Authors: Susan May Warren
“You seem upset tonight.”
Sofia let the words drift out, with a tone of care, rather than defense, or more accurately, fear. Because either of those might elicit a response that included accusations, assumptions…and, on occasion, threats.
The colonel stood at the window in his black trousers, a white, sleeveless undershirt, arms folded, the muscles in his back taut.
He stared into midnight, and from far away, inside the grasp of night, thunder rumbled. Indeed, the breath of storm threatened the air,
and the olive trees shivered under it. Sofia sat up on the bed, her back against the wooden headboard, drew her legs up to her chest, and covered herself with the sheet.
“I killed a man today.”
She held her breath, secreted any response.
“I am tired of these partisans who can’t accept that they have been beaten.”
She tucked her chin into her knees, holding back a quiver.
Oh, Ari.
“And now that we’ve found two, we’ll have to find them all.

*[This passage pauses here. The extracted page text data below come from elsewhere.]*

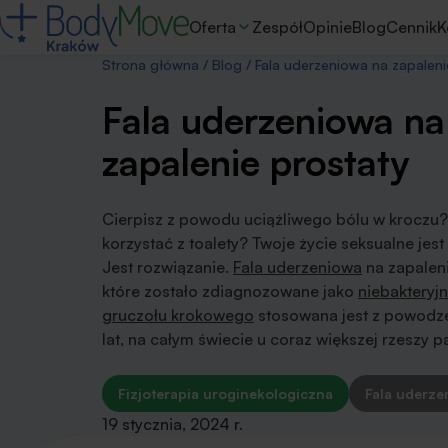
Oferta
Zespół
Opinie
Blog
Cennik
K
Strona główna
/
Blog
/
Fala uderzeniowa na zapaleni
Fala uderzeniowa na
zapalenie prostaty
Cierpisz z powodu uciążliwego bólu w kroczu?
korzystać z toalety? Twoje życie seksualne jes
Jest rozwiązanie.
Fala uderzeniowa
na zapaleni
które zostało zdiagnozowane jako
niebakteryj
gruczołu krokowego
stosowana jest z powodz
lat, na całym świecie u coraz większej rzeszy p
Fizjoterapia uroginekologiczna
Fala uderze
19 stycznia, 2024 r.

We can’t leave with a rebel group in control of the island.”
Leave?
He turned, braced himself against the window. “Do you want me to leave?”
Had she spoken aloud? She looked away from him, not sure what her face might betray. “Why would I want you to leave?”
He sighed, strode over to her, sat on the bed beside her. She made no movement when he reached up and ran his hand down her face, cupped her chin in his hand. “Haven’t I kept you safe? Fed? And your fatherless son—haven’t I been good to him?”
She pulled in a breath, found the courage to nod.
He leaned close, kissed her, his lips nudging hers open. She had learned not to resist, to place herself someplace else—perhaps in the square before Zoë’s wedding, walking in the sunlight to meet Markos. Or dancing with Dino in the kitchen at Elsie’s. Yes, those moments held her even as the colonel pulled her hairpins from her hair, let it tumble down her back, pressed her into the bed linens.
Not tonight. Tonight, Markos’s dark eyes, his tone found her, pulled her away from the colonel’s attentions.
“What do you give him, Sofia?”
She blinked back tears and turned her mind to little Dino. The way he
dove into her arms tonight as they’d played hide-and-seek in the olive grove.
Markos couldn’t—wouldn’t know about her son. Who knew what he’d do? The Greeks had threatened to shave the heads of women—even to stone those who conspired with the Germans. But she’d conspired with no one but herself.
And, they couldn’t kill someone already dead.
Still, if Markos knew about Dino, he might steal him from the arms of his harlot mother.
She wrapped her arm around the colonel’s neck and wiped away the wetness below her eyes.
“What is it?” The colonel raised his head, frowned.
She found a smile—something leftover from her playtime with Dino—and shook her head. “I’m just—thinking of you leaving. It makes me sad.”
The words turned her chest sour, even as his expression softened. He kissed a tear. “That makes me quite happy to hear.”
Probably it also made him more gentle.
He held her longer than usual. “Maybe I should bring you with me.” He ran his fingers into her hair. “Would you like that?”
She closed her eyes, made herself nod.
He was silent for a moment, then, “I knew that someday I could make you mine.”
She thumbed away another tear before it fell upon his chest.
He pushed her away, sat up. “I need something to eat.” He dressed and didn’t even glance at her as he slipped from the room.
Mine.
She swallowed back bile at the word, sat up, her hands shaking. In the dim light of his bedside lamp, she caught her reflection in the
mirror above the bureau. Her long black hair frayed and messy around her gaunt face. Her lipstick smeared, her arm still bearing a bruise.
Mine.
She wasn’t even her own.
And she certainly didn’t recognize the woman before her.
Her gaze caught on his briefcase, now on the table by the window.
What do you give him, Sofia?
She slipped out of bed, padded to the briefcase. Or, perhaps she’d call it more of a satchel, with an arm strap and a flap that closed, with a locked clasp.
She pressed it.
Yes, locked, but Uncle Jimmy’s desk had been locked too.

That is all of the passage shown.